#### EXTRACTED INFORMATION
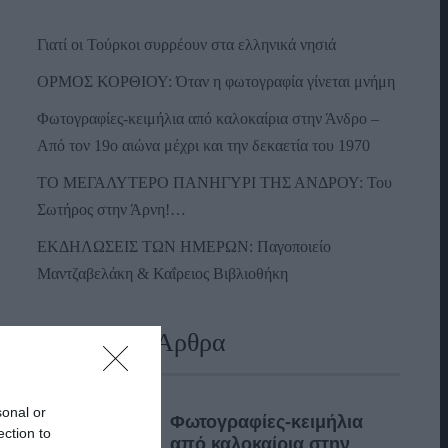
Γιατί οι Τούρκοι συρρέουν στα ελληνικά νησιά
ΟΡΜΟΣ ΚΟΡΘΙΟΥ: Όταν η φωτογραφία γίνεται μνήμη
Φωτογραφίες-κειμήλια από καλοκαίρια στην Άνδρο –
Από τον 19ο αιώνα μέχρι και την δεκαετία του 1970
ΤΟ ΜΕΓΑΛΥΤΕΡΟ ΠΑΝΗΓΥΡΙ ΤΗΣ ΑΝΔΡΟΥ: Του
Σωτήρος στην Άρνη!…
ΕΚΔΗΛΩΣΕΙΣ ΤΩΝ ΗΜΕΡΩΝ: Παγοποιείο
Μαντζαβελάκη & Καΐρειος Βιβλιοθήκη
Πρόσφατα Άρθρα
sonal or
Φωτογραφίες-κειμήλια
ection to
από καλοκαίρια στην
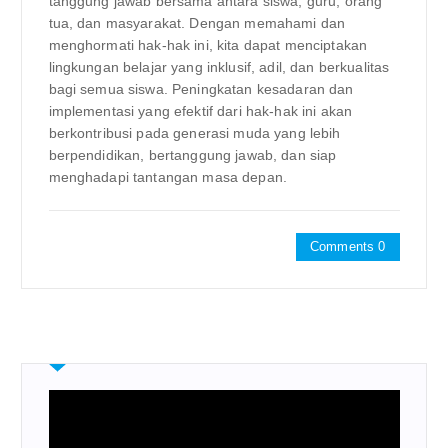
tanggung jawab bersama antara siswa, guru, orang
tua, dan masyarakat. Dengan memahami dan
menghormati hak-hak ini, kita dapat menciptakan
lingkungan belajar yang inklusif, adil, dan berkualitas
bagi semua siswa. Peningkatan kesadaran dan
implementasi yang efektif dari hak-hak ini akan
berkontribusi pada generasi muda yang lebih
berpendidikan, bertanggung jawab, dan siap
menghadapi tantangan masa depan.
Comments 0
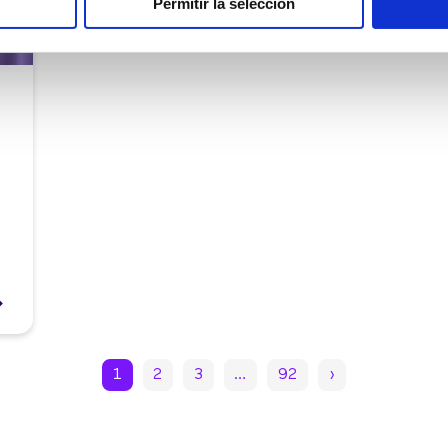
Permitir la selección
1
2
3
…
92
›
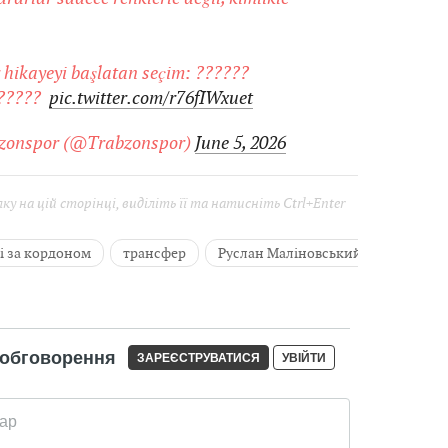
r hikayeyi başlatan seçim: ??????
???? ️
pic.twitter.com/r76fIWxuet
zonspor (@Trabzonspor)
June 5, 2026
у на цій сторінці, виділіть її та натисніть Ctrl+Enter
і за кордоном
трансфер
Руслан Маліновський
ФК «Тр
показати вс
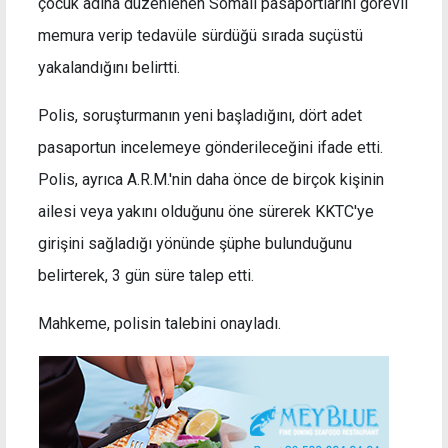
çocuk adına düzenlenen Somali pasaportlarını görevli
memura verip tedavüle sürdüğü sırada suçüstü
yakalandığını belirtti.
Polis, soruşturmanın yeni başladığını, dört adet
pasaportun incelemeye gönderileceğini ifade etti.
Polis, ayrıca A.R.M.'nin daha önce de birçok kişinin
ailesi veya yakını olduğunu öne sürerek KKTC'ye
girişini sağladığı yönünde şüphe bulunduğunu
belirterek, 3 gün süre talep etti.
Mahkeme, polisin talebini onayladı.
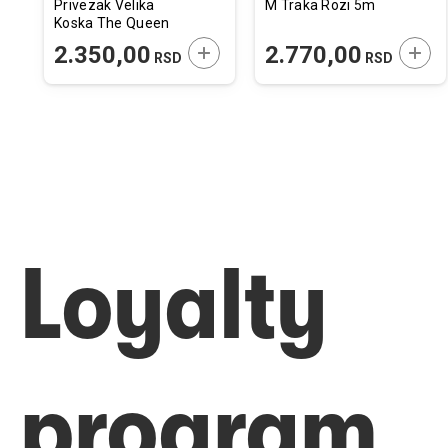
Privezak Velika
M Traka Rozi 5m
Koska The Queen
Engleski Mesing
ODAJTE U KORPU
DODAJTE U KORPU
DODA
2.350,00
2.770,00
RSD
RSD
38x24mm
Loyalty
program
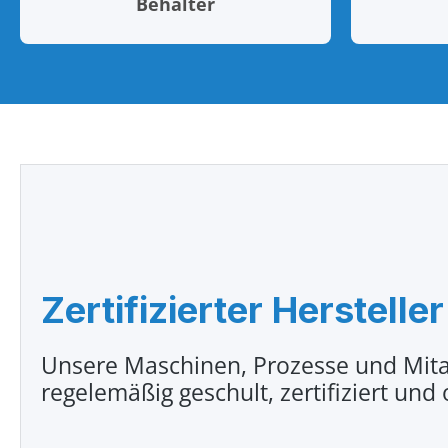
Behälter
Zertifizierter Hersteller
Unsere Maschinen, Prozesse und Mita
regelemäßig geschult, zertifiziert und 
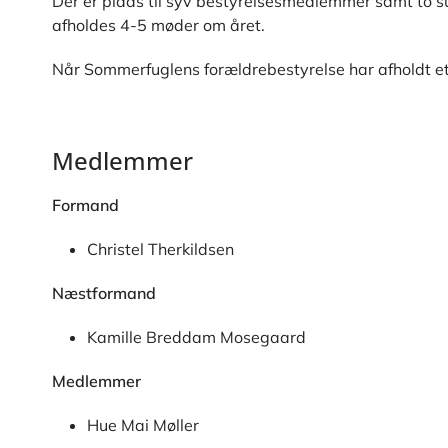
Der er plads til syv bestyrelsesmedlemmer samt to 
afholdes 4-5 møder om året.
Når Sommerfuglens forældrebestyrelse har afholdt et
Medlemmer
Formand
Christel Therkildsen
Næstformand
Kamille Breddam Mosegaard
Medlemmer
Hue Mai Møller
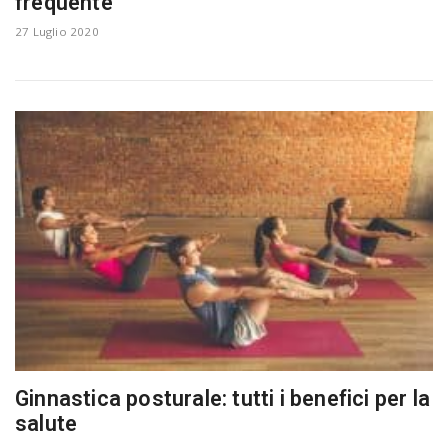
frequente
27 Luglio 2020
n
Ginnastica posturale: tutti i benefici per la
salute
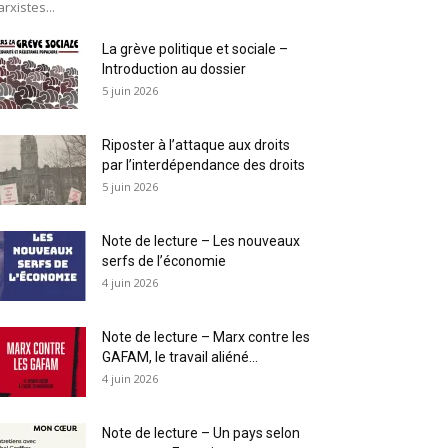
rxistes...
La grève politique et sociale –
Introduction au dossier
5 juin 2026
Riposter à l’attaque aux droits
par l’interdépendance des droits
5 juin 2026
Note de lecture – Les nouveaux
serfs de l’économie
4 juin 2026
Note de lecture – Marx contre les
GAFAM, le travail aliéné...
4 juin 2026
Note de lecture – Un pays selon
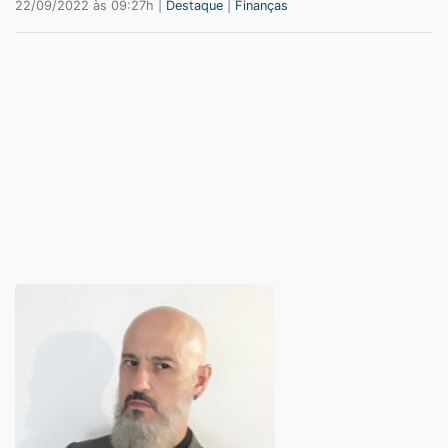
22/09/2022 às 09:27h |
Destaque
|
Finanças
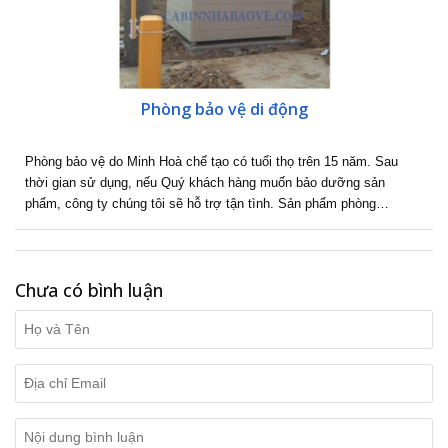
Phòng bảo vệ di động
Phòng bảo vệ do Minh Hoà chế tạo có tuổi thọ trên 15 năm. Sau
thời gian sử dụng, nếu Quý khách hàng muốn bảo dưỡng sản
phẩm, công ty chúng tôi sẽ hỗ trợ tận tình. Sản phẩm phòng…
Chưa có bình luận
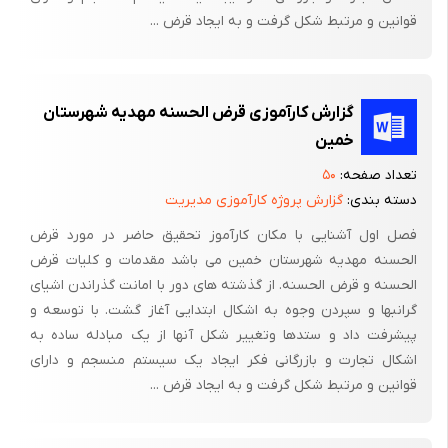
قوانین و مرتبط شکل گرفت و به ایجاد قرض ...
گزارش کارآموزی قرض الحسنه مهدیه شهرستان
خمین
تعداد صفحه:
۵۰
دسته بندی:
گزارش پروژه کارآموزی مدیریت
فصل اول آشنایی با مکان کارآموز تحقیق حاضر در مورد قرض
الحسنه مهدیه شهرستان خمین می باشد مقدمات و کلیات قرض
الحسنه و قرض الحسنه. از گذشته های دور با امانت گذراندن اشیای
گرانبها و سپردن وجوه به اشکال ابتدایی آغاز گشت. با توسعه و
پیشرفت داد و ستدها وتغییر شکل آنها از یک مبادله ساده به
اشکال تجارت و بازرگانی فکر ایجاد یک سیستم منسجم و دارای
قوانین و مرتبط شکل گرفت و به ایجاد قرض ...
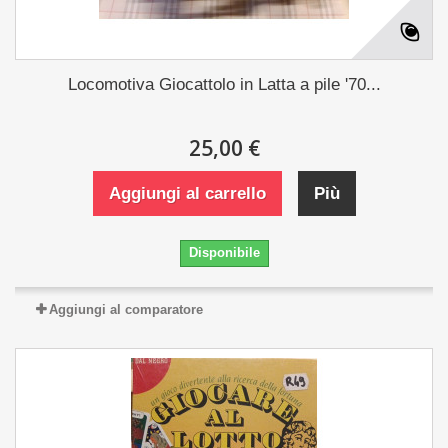
Locomotiva Giocattolo in Latta a pile '70...
25,00 €
Aggiungi al carrello
Più
Disponibile
Aggiungi al comparatore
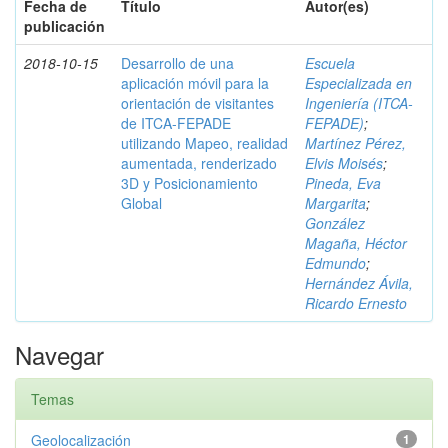
Fecha de
Título
Autor(es)
publicación
2018-10-15
Desarrollo de una
Escuela
aplicación móvil para la
Especializada en
orientación de visitantes
Ingeniería (ITCA-
de ITCA-FEPADE
FEPADE)
;
utilizando Mapeo, realidad
Martínez Pérez,
aumentada, renderizado
Elvis Moisés
;
3D y Posicionamiento
Pineda, Eva
Global
Margarita
;
González
Magaña, Héctor
Edmundo
;
Hernández Ávila,
Ricardo Ernesto
Navegar
Temas
Geolocalización
1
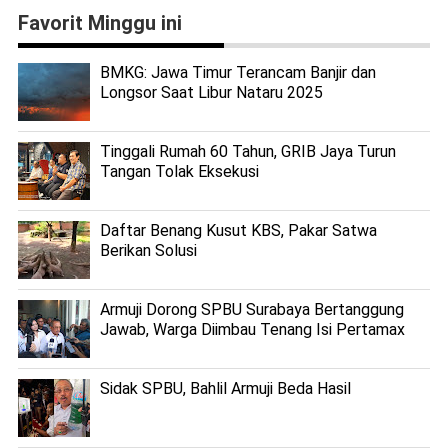
Favorit Minggu ini
BMKG: Jawa Timur Terancam Banjir dan
Longsor Saat Libur Nataru 2025
Tinggali Rumah 60 Tahun, GRIB Jaya Turun
Tangan Tolak Eksekusi
Daftar Benang Kusut KBS, Pakar Satwa
Berikan Solusi
Armuji Dorong SPBU Surabaya Bertanggung
Jawab, Warga Diimbau Tenang Isi Pertamax
Sidak SPBU, Bahlil Armuji Beda Hasil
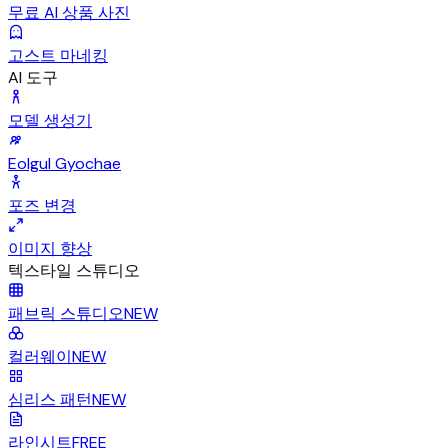
무료 AI 상품 사진
고스트 마네킹
AI 도구
모델 생성기
Eolgul Gyochae
포즈 변경
이미지 향상
텍스타일 스튜디오
패브릭 스튜디오
NEW
컬러웨이
NEW
심리스 패턴
NEW
라인시트
FREE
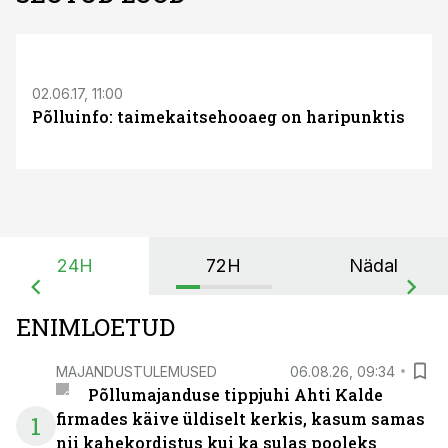
02.06.17, 11:00
Põlluinfo: taimekaitsehooaeg on haripunktis
24H
72H
Nädal
ENIMLOETUD
MAJANDUSTULEMUSED
06.08.26, 09:34
Põllumajanduse tippjuhi Ahti Kalde
firmades käive üldiselt kerkis, kasum samas
1
nii kahekordistus kui ka sulas pooleks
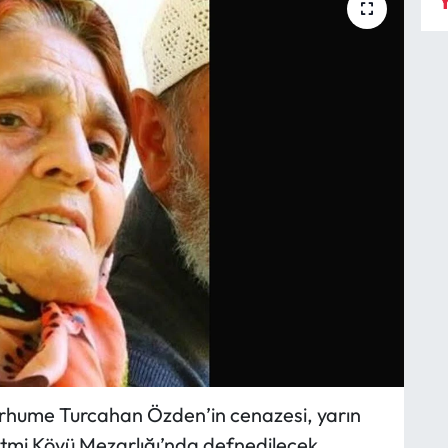
Y
erhume Turcahan Özden’in cenazesi, yarın
tmi Köyü Mezarlığı’nda defnedilecek.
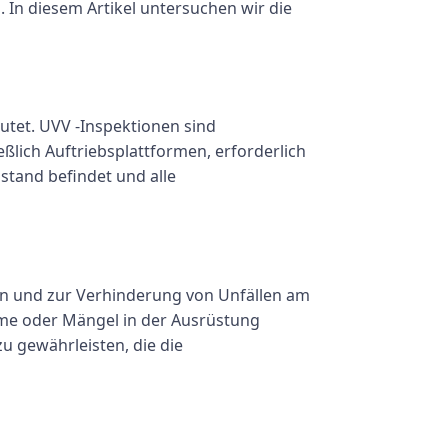
. In diesem Artikel untersuchen wir die
utet. UVV -Inspektionen sind
ießlich Auftriebsplattformen, erforderlich
stand befindet und alle
en und zur Verhinderung von Unfällen am
eme oder Mängel in der Ausrüstung
zu gewährleisten, die die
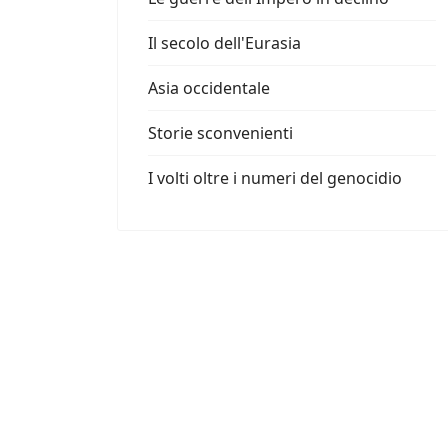
Il secolo dell'Eurasia
Asia occidentale
Storie sconvenienti
I volti oltre i numeri del genocidio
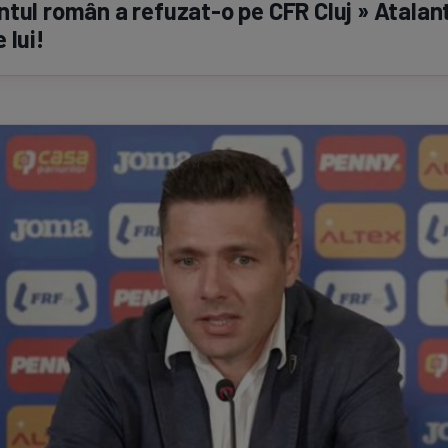
ntul român a
refuzat-o
pe CFR Cluj » Atalan
 lui!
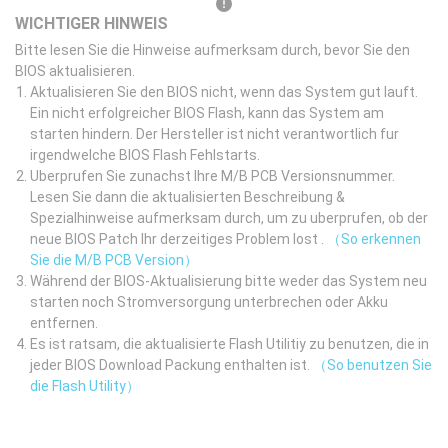
WICHTIGER HINWEIS
Bitte lesen Sie die Hinweise aufmerksam durch, bevor Sie den
BIOS aktualisieren.
Aktualisieren Sie den BIOS nicht, wenn das System gut lauft.
Ein nicht erfolgreicher BIOS Flash, kann das System am
starten hindern. Der Hersteller ist nicht verantwortlich fur
irgendwelche BIOS Flash Fehlstarts.
Uberprufen Sie zunachst Ihre M/B PCB Versionsnummer.
Lesen Sie dann die aktualisierten Beschreibung &
Spezialhinweise aufmerksam durch, um zu uberprufen, ob der
neue BIOS Patch Ihr derzeitiges Problem lost .
（So erkennen
Sie die M/B PCB Version）
Während der BIOS-Aktualisierung bitte weder das System neu
starten noch Stromversorgung unterbrechen oder Akku
entfernen.
Es ist ratsam, die aktualisierte Flash Utilitiy zu benutzen, die in
jeder BIOS Download Packung enthalten ist.
（So benutzen Sie
die Flash Utility）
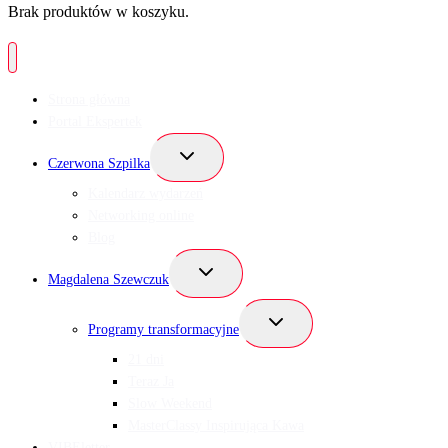
Brak produktów w koszyku.
Strona główna
Portal Ekspertek
Przełącz
Czerwona Szpilka
menu
podrzędne
Kalendarz wydarzeń
Networking online
Blog
Przełącz
Magdalena Szewczuk
menu
podrzędne
Przełącz
Programy transformacyjne
menu
podrzędne
21 dni
Teraz Ja
Slow Weekend
MasterClassy Inspirująca Kawa
VIBEletter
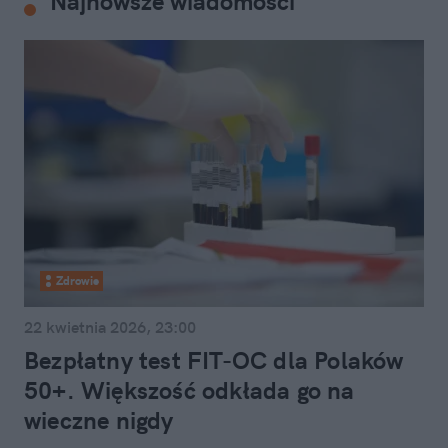
Najnowsze wiadomości
Zdrowie
22 kwietnia 2026, 23:00
Bezpłatny test FIT-OC dla Polaków
50+. Większość odkłada go na
wieczne nigdy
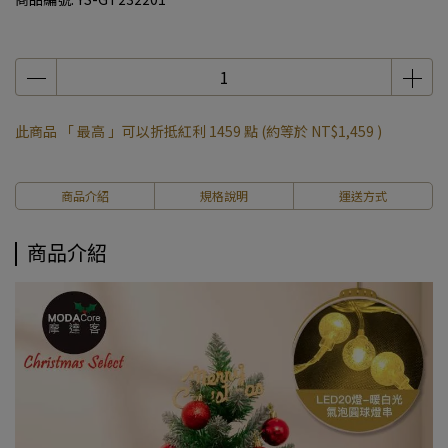
此商品 「 最高 」可以折抵紅利
1459
點 (約等於
NT$1,459
)
商品介紹
規格說明
運送方式
商品介紹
########
▶ YOUR OBJECTIVE:
If a line comes after the line with "tanggung jawab bersama", it stays out; print exactly every line from the start of the entries up to and including that line, but no pictures.

▶ SOLUTION TO THIS PROBLEM:
Γιατί οι Τούρκοι συρρέουν στα ελληνικά νησιά
ΟΡΜΟΣ ΚΟΡΘΙΟΥ: Όταν η φωτογραφία γίνεται μνήμη
Φωτογραφίες-κειμήλια από καλοκαίρια στην Άνδρο –
Από τον 19ο αιώνα μέχρι και την δεκαετία του 1970
ΤΟ ΜΕΓΑΛΥΤΕΡΟ ΠΑΝΗΓΥΡΙ ΤΗΣ ΑΝΔΡΟΥ: Του
Σωτήρος στην Άρνη!…
ΕΚΔΗΛΩΣΕΙΣ ΤΩΝ ΗΜΕΡΩΝ: Παγοποιείο
Μαντζαβελάκη & Καΐρειος Βιβλιοθήκη
Πρόσφατα Άρθρα
sonal or
Φωτογραφίες-κειμήλια
ection to
από καλοκαίρια στην
tanggung jawab bersama antara siswa, guru, orang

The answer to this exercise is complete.